The nurse is caring for a child with hypokalemia. The nurse evaluates the child for which signs and symptoms of hypokalemia? (Select all that apply.)

a.

Twitching

b.

Hypotension

c.

Hyperreflexia

d.

Muscle weakness

e.

Cardiac arrhythmias

 

ANS:  B, D, E

Signs and symptoms of hypokalemia are hypotension, muscle weakness, and cardiac arrhythmias. Twitching and hyperreflexia are signs of hyperkalemia.

 

20

A school-age child with diarrhea has been rehydrated. The nurse is discussing the child’s diet with the family. What food or beverage should be tolerated best?

a.

Clear fluids

b.

Carbonated drinks

c.

Applesauce and milk

d.

Easily digested foods

ANS:  D

Easily digested foods such as cereals, cooked vegetables, and meats should be provided for the child. Early reintroduction of nutrients is desirable. Continued feeding or reintroduction of a regular diet has no adverse effects and actually lessens the severity and duration of the illness. Clear fluids (e.g., fruit juices and gelatin) and carbonated drinks have high carbohydrate content and few electrolytes.
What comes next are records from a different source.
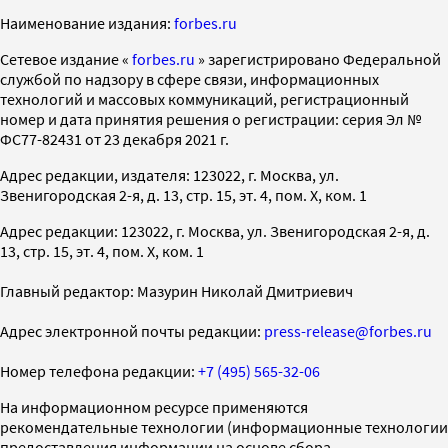
Наименование издания:
forbes.ru
Cетевое издание «
forbes.ru
» зарегистрировано Федеральной
службой по надзору в сфере связи, информационных
технологий и массовых коммуникаций, регистрационный
номер и дата принятия решения о регистрации: серия Эл №
ФС77-82431 от 23 декабря 2021 г.
Адрес редакции, издателя: 123022, г. Москва, ул.
Звенигородская 2-я, д. 13, стр. 15, эт. 4, пом. X, ком. 1
Адрес редакции: 123022, г. Москва, ул. Звенигородская 2-я, д.
13, стр. 15, эт. 4, пом. X, ком. 1
Главный редактор: Мазурин Николай Дмитриевич
Адрес электронной почты редакции:
press-release@forbes.ru
Номер телефона редакции:
+7 (495) 565-32-06
На информационном ресурсе применяются
рекомендательные технологии (информационные технологии
предоставления информации на основе сбора,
Caffeinated beverages should be avoided because caffeine is a mild diuretic. In some children, lactose intolerance will develop with diarrhea, and cow’s milk should be avoided in the recovery stage.

21

What is the purpose of a high-protein diet for a child with major burns?

a.

Promote growth

b.

Improve appetite

c.

Minimize protein breakdown

d.

Diminish risk of stress-induced hyperglycemia

ANS:  C

Initially after major burns, there is a hypometabolic phase, which lasts for 2 or 3 days. A hypermetabolic phase follows, characterized by increased body temperature, oxygen and glucose consumption, carbon dioxide production, glycogenolysis, proteolysis, and lipolysis. This response continues for up to 9 months. A diet high in protein and calories is necessary. Healing, not growth, is the primary consideration. Many children have poor appetites, and supplementation is necessary. Hypoglycemia, not hyperglycemia, can occur from the stress of burn injury because the liver glycogen stores are rapidly depleted.

 

23

The nurse is preparing a presentation on compensated, decompensated, and irreversible shock in children. What clinical manifestations related to decompensated shock should the nurse include? (Select all that apply.)

a.

Tachypnea

b.

Oliguria

c.

Confusion

d.

Pale extremities

e.

Hypotension

f.

Thready pulse

ANS:  A, B, C, D

As shock progresses, perfusion in the microcirculation becomes marginal despite compensatory adjustments, and the signs are more obvious. Signs include tachypnea, oliguria, confusion, and pale extremities, as well as decreased skin turgor and poor capillary filling. Hypotension and a thready pulse are clinical manifestations of irreversible shock

24

The nurse is selecting a site to begin an intravenous infusion on a 2-year-old child. The superficial veins on his hand and arm are not readily visible. What intervention should increase the visibility of these veins?

a.

Gently tap over the site.

b.

Apply a cold compress to the site.

c.

Raise the extremity above the level of the body.

d.

Use a rubber band as a tourniquet for 5 minutes.

ANS:  A

Gently tapping the site can sometimes cause the veins to be more visible. This is done before the skin is prepared. Warm compresses (not cold) may be useful. The extremity is held in a dependent position. A tourniquet may be helpful, but if too tight, it could cause the vein to burst when punctured. Five minutes is too long.